BEGIN

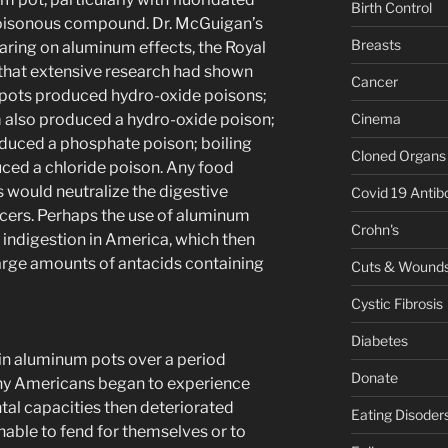
Birth Control
 poisonous compound. Dr. McGuigan’s
Breasts
aring on aluminum effects, the Royal
that extensive research had shown
Cancer
m pots produced hydro-oxide poisons;
Cinema
m also produced a hydro-oxide poison;
oduced a phosphate poison; boiling
Cloned Organs
ced a chloride poison. Any food
would neutralize the digestive
Covid 19 Antib
lcers. Perhaps the use of aluminum
Crohn's
indigestion in America, which then
large amounts of antacids containing
Cuts & Wound
Cystic Fibrosis
Diabetes
n aluminum pots over a period
Donate
any Americans began to experience
tal capacities then deteriorated
Eating Disoder
 unable to fend for themselves or to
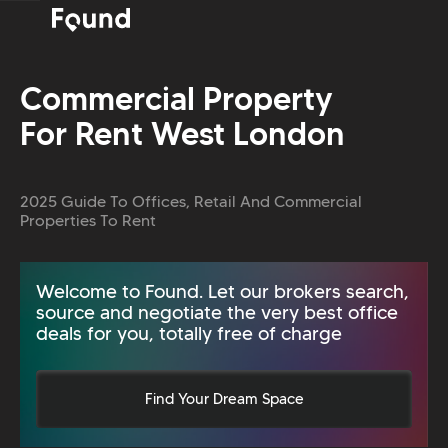
Commercial Property
For Rent West London
2025 Guide To Offices, Retail And Commercial
Properties To Rent
Welcome to Found. Let our brokers search,
source and negotiate the very best office
deals for you, totally free of charge
Find Your Dream Space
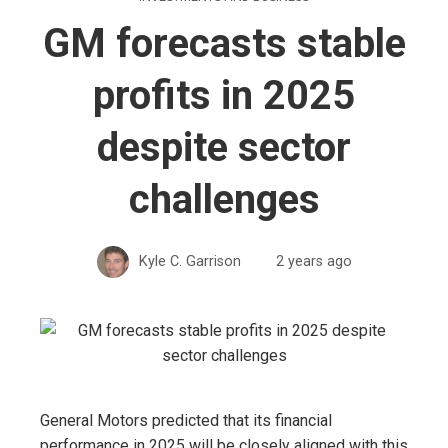
GM forecasts stable
profits in 2025
despite sector
challenges
Kyle C. Garrison
2 years ago
General Motors predicted that its financial
performance in 2025 will be closely aligned with this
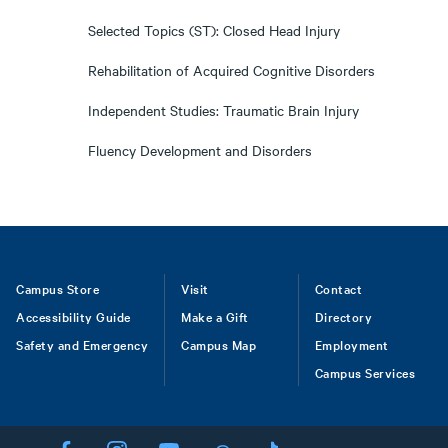
Selected Topics (ST): Closed Head Injury
Rehabilitation of Acquired Cognitive Disorders
Independent Studies: Traumatic Brain Injury
Fluency Development and Disorders
Footer
Campus Store
Visit
Contact
Accessibility Guide
Make a Gift
Directory
Safety and Emergency
Campus Map
Employment
Campus Services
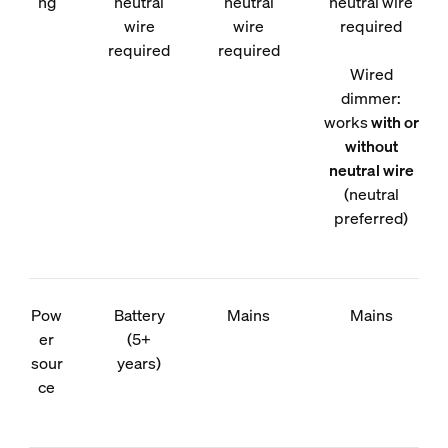
ng
neutral
neutral
neutral wire
wire
wire
required
required
required
Wired
dimmer:
works
with or
without
neutral wire
(neutral
preferred)
Pow
Battery
Mains
Mains
er
(5+
sour
years)
ce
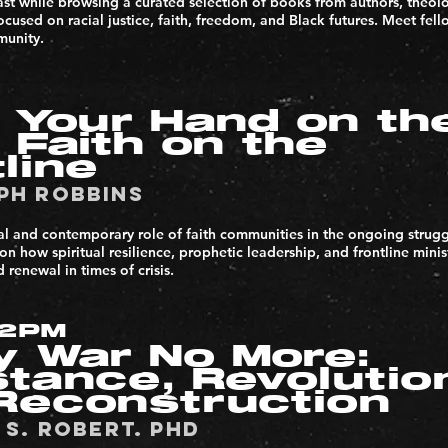
ast while browsing a curated selection of books from authors, theol
used on racial justice, faith, freedom, and Black futures. Meet fel
munity.
 Your Hand on th
 Faith on the
line
ph Robbins
al and contemporary role of faith communities in the ongoing struggl
 on how spiritual resilience, prophetic leadership, and frontline minis
 renewal in times of crisis.
12PM
y War No More:
stance, Revolutio
Reconstruction
A S. ROBERT. PHD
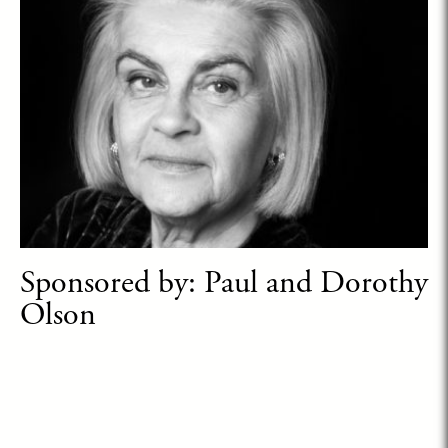
Sponsored by: Paul and Dorothy
Olson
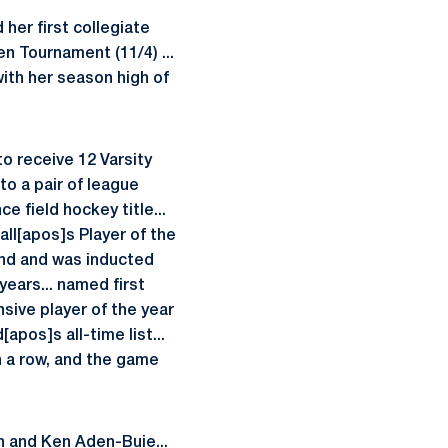
her first collegiate
en Tournament (11/4) ...
 with her season high of
o receive 12 Varsity
to a pair of league
e field hockey title...
ll[apos]s Player of the
and and was inducted
years... named first
nsive player of the year
pos]s all-time list...
in a row, and the game
h and Ken Aden-Buie...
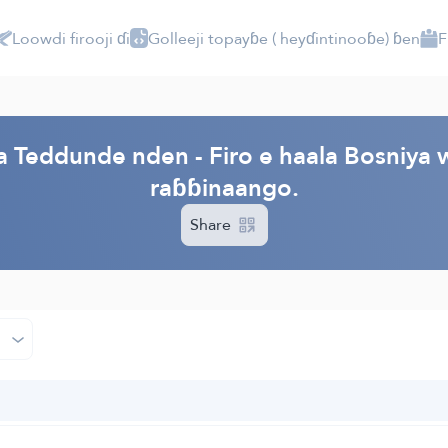
Loowdi firooji ɗi
Golleeji topayɓe ( heyɗintinooɓe) ɓen
F
PI
a Teddunde nden - Firo e haala Bosniya
raɓɓinaango.
Share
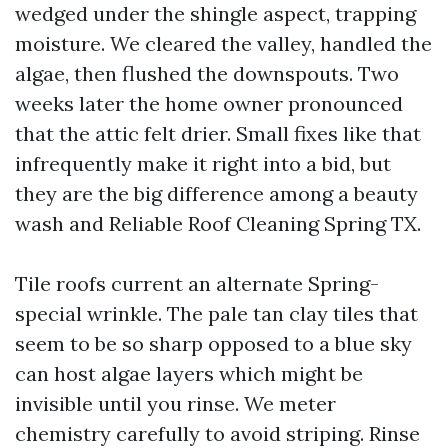
wedged under the shingle aspect, trapping
moisture. We cleared the valley, handled the
algae, then flushed the downspouts. Two
weeks later the home owner pronounced
that the attic felt drier. Small fixes like that
infrequently make it right into a bid, but
they are the big difference among a beauty
wash and Reliable Roof Cleaning Spring TX.
Tile roofs current an alternate Spring-
special wrinkle. The pale tan clay tiles that
seem to be so sharp opposed to a blue sky
can host algae layers which might be
invisible until you rinse. We meter
chemistry carefully to avoid striping. Rinse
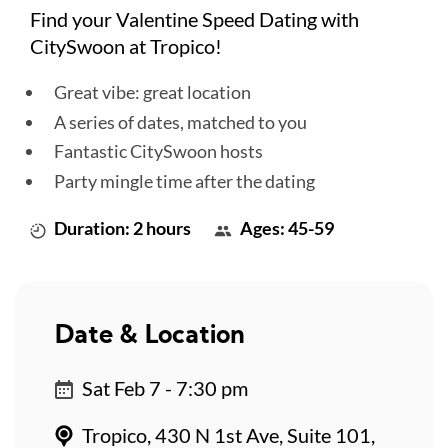
Find your Valentine Speed Dating with
CitySwoon at Tropico!
Great vibe: great location
A series of dates, matched to you
Fantastic CitySwoon hosts
Party mingle time after the dating
Duration: 2 hours
Ages: 45-59
Date & Location
Sat Feb 7 - 7:30 pm
Tropico, 430 N 1st Ave, Suite 101,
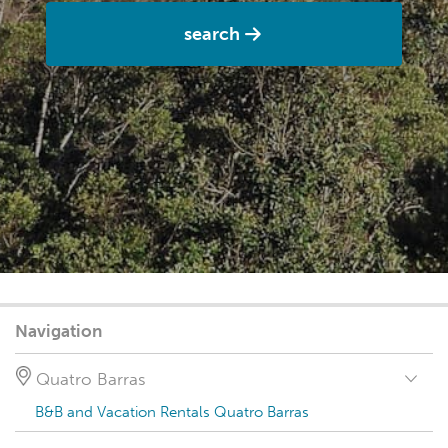
search
Navigation
Quatro Barras
B&B and Vacation Rentals Quatro Barras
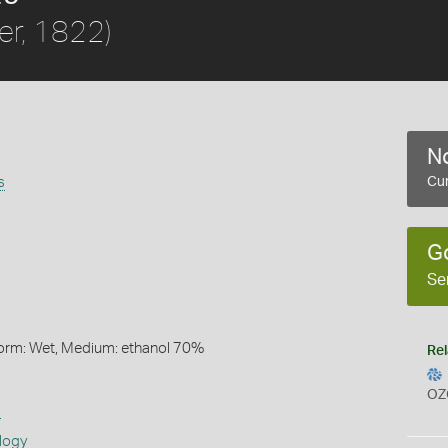
ler, 1822)
No
s
Cur
G
Se
Form: Wet, Medium: ethanol 70%
Rel
OZ
s
logy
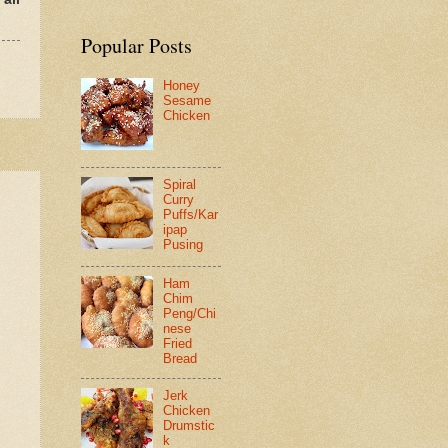
Popular Posts
Honey
Sesame
Chicken
Spiral
Curry
Puffs/Kar
ipap
Pusing
Ham
Chim
Peng/Chi
nese
Fried
Bread
Jerk
Chicken
Drumstic
k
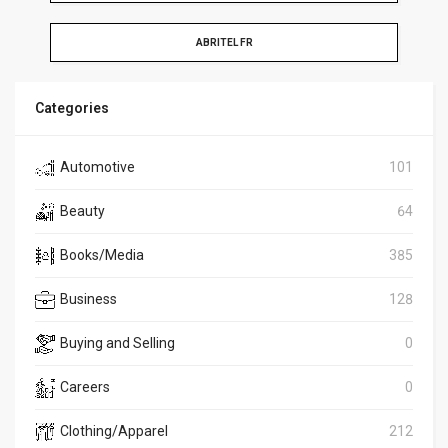
ABRITEL FR
Categories
Automotive
101
Beauty
64
Books/Media
385
Business
128
Buying and Selling
0
Careers
0
Clothing/Apparel
212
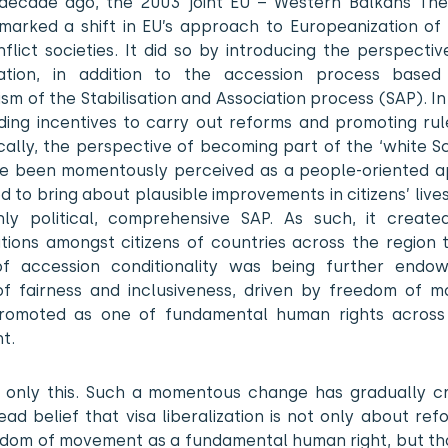
decade ago, the 2003 joint EU – Western Balkans Thes
marked a shift in EU’s approach to Europeanization of 
flict societies. It did so by introducing the perspectiv
isation, in addition to the accession process base
m of the Stabilisation and Association process (SAP). In
iding incentives to carry out reforms and promoting rul
cally, the perspective of becoming part of the ‘white S
ce been momentously perceived as a people-oriented 
 to bring about plausible improvements in citizens’ liv
hly political, comprehensive SAP. As such, it create
tions amongst citizens of countries across the region t
of accession conditionality was being further endo
of fairness and inclusiveness, driven by freedom of 
romoted as one of fundamental human rights across
t.
 only this. Such a momentous change has gradually c
ad belief that visa liberalization is not only about re
edom of movement as a fundamental human right, but that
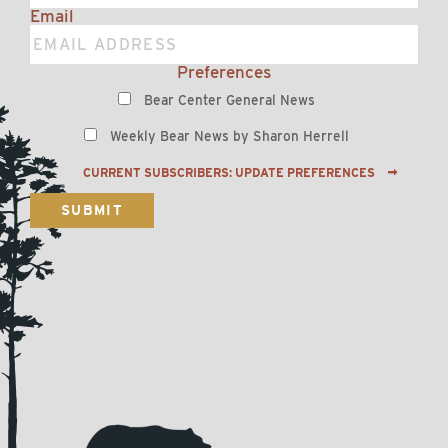
Email
Preferences
Bear Center General News
Weekly Bear News by Sharon Herrell
CURRENT SUBSCRIBERS: UPDATE PREFERENCES
SUBMIT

END

Your goal:
Could you transcribe exactly the lines running from the one with "Clothing/Apparel" to the final line of the material above, both included, with no pictures?

Output of the exercise:
Clothing/Apparel
212
decade ago, the 2003 joint EU – Western Balkans Thes
marked a shift in EU’s approach to Europeanization of 
flict societies. It did so by introducing the perspectiv
isation, in addition to the accession process base
m of the Stabilisation and Association process (SAP). In
iding incentives to carry out reforms and promoting rul
cally, the perspective of becoming part of the ‘white S
ce been momentously perceived as a people-oriented 
 to bring about plausible improvements in citizens’ liv
hly political, comprehensive SAP. As such, it create
tions amongst citizens of countries across the region t
of accession conditionality was being further endo
of fairness and inclusiveness, driven by freedom of 
romoted as one of fundamental human rights across
t.
 only this. Such a momentous change has gradually c
ad belief that visa liberalization is not only about re
edom of movement as a fundamental human right, but that
Email
Preferences
Bear Center General News
Weekly Bear News by Sharon Herrell
CURRENT SUBSCRIBERS: UPDATE PREFERENCES
SUBMIT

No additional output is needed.